Search code examples
javajsputf-8character-encodingtomcat7

Tomcat's JspWriter not correctly encoding


I have a default setup of Tomcat 7 and everything java-related configured to use utf-8.

This does not work (utf-8 characters are mangled):

<%@ page language="java" pageEncoding="utf-8" contentType="text/html; charset=utf-8"%>
<%@ page import="java.net.*" %>
<%@ page import="java.io.*" %>
<%
    URL target = new URL("http://en.wikipedia.org/wiki/Main_Page");
    Reader input = new BufferedReader(new InputStreamReader(target.openStream()));
    StringWriter buffer = new StringWriter();
    char[] chrs = new char[1024 * 4];
    int n = 0;
    while (-1 != (n = input.read(chrs)))
    {
        buffer.write(chrs, 0, n);
    }
    StringReader reader = new StringReader(buffer.toString());
    n = 0;
    while (-1 != (n = reader.read(chrs)))
    {
        out.write(chrs, 0, n);
    } 
%>

This does, but logs IllegalStateExceptions:

<%@ page language="java" pageEncoding="utf-8" contentType="text/html; charset=utf-8"%>
<%@ page import="java.net.*" %>
<%@ page import="java.io.*" %>
<%
    URL target = new URL("http://en.wikipedia.org/wiki/Main_Page");
    Reader input = new BufferedReader(new InputStreamReader(target.openStream()));
    StringWriter buffer = new StringWriter();
    char[] chrs = new char[1024 * 4];
    int n = 0;
    while (-1 != (n = input.read(chrs)))
    {
        buffer.write(chrs, 0, n);
    }
    StringReader reader = new StringReader(buffer.toString());
    OutputStreamWriter output = new OutputStreamWriter(response.getOutputStream());
    n = 0;
    while (-1 != (n = reader.read(chrs)))
    {
        output.write(chrs, 0, n);
    }
%>

I've been searching but found no answers. Is this a bug in Tomcat, or is there something I'm missing?


Solution

  • When you construct InputStreamReader without specifying a charset as 2nd argument, then the platform default encoding will be used, which is often ISO-8859-1. You need to specify the same charset as specified in the response header of the target URL, which is UTF-8.

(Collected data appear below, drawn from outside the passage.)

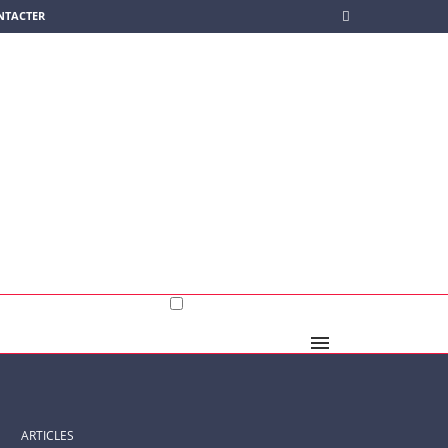
NTACTER
ARTICLES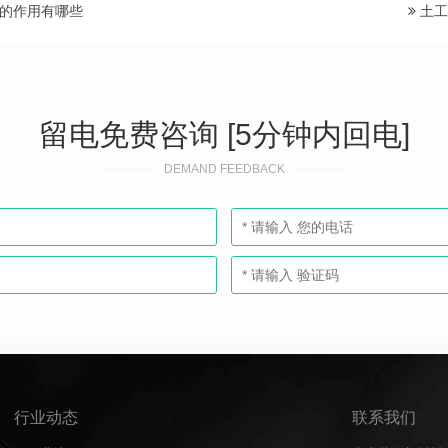
的作用有哪些
土工
留电免费咨询 [5分钟内回电]
DEMAND FEEDBACK
行业动态
联系我们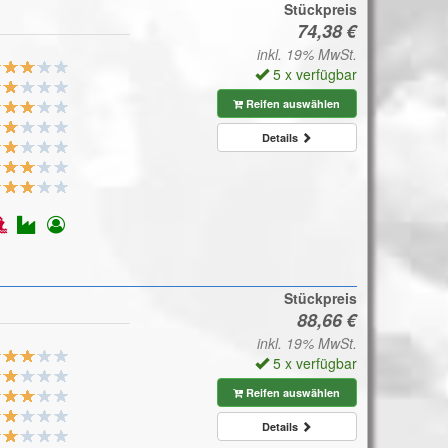
Stückpreis
inkl. 19% MwSt.
5 x verfügbar
Reifen auswählen
Details
Stückpreis
inkl. 19% MwSt.
5 x verfügbar
Reifen auswählen
Details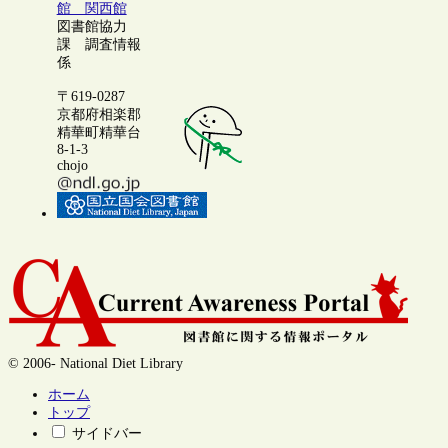
館 関西館
図書館協力
課 調査情報
係
〒619-0287
京都府相楽郡
精華町精華台
8-1-3
chojo
© 2006- National Diet Library
ホーム
トップ
サイドバー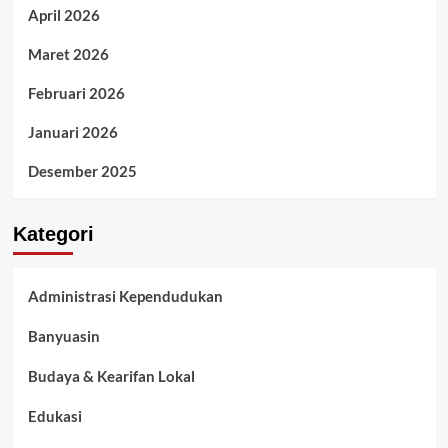
April 2026
Maret 2026
Februari 2026
Januari 2026
Desember 2025
Kategori
Administrasi Kependudukan
Banyuasin
Budaya & Kearifan Lokal
Edukasi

    input = new BufferedReader(new InputStreamReader(target.openStream(), "UTF-8"));
    

    The IllegalStateException is caused because you're doing this in a JSP instead of a Servlet. The JSP internally uses response.getWriter(), but you're calling response.getOutputStream() in a JSP scriptlet. This cannot be done simultaneously as explained in their javadocs.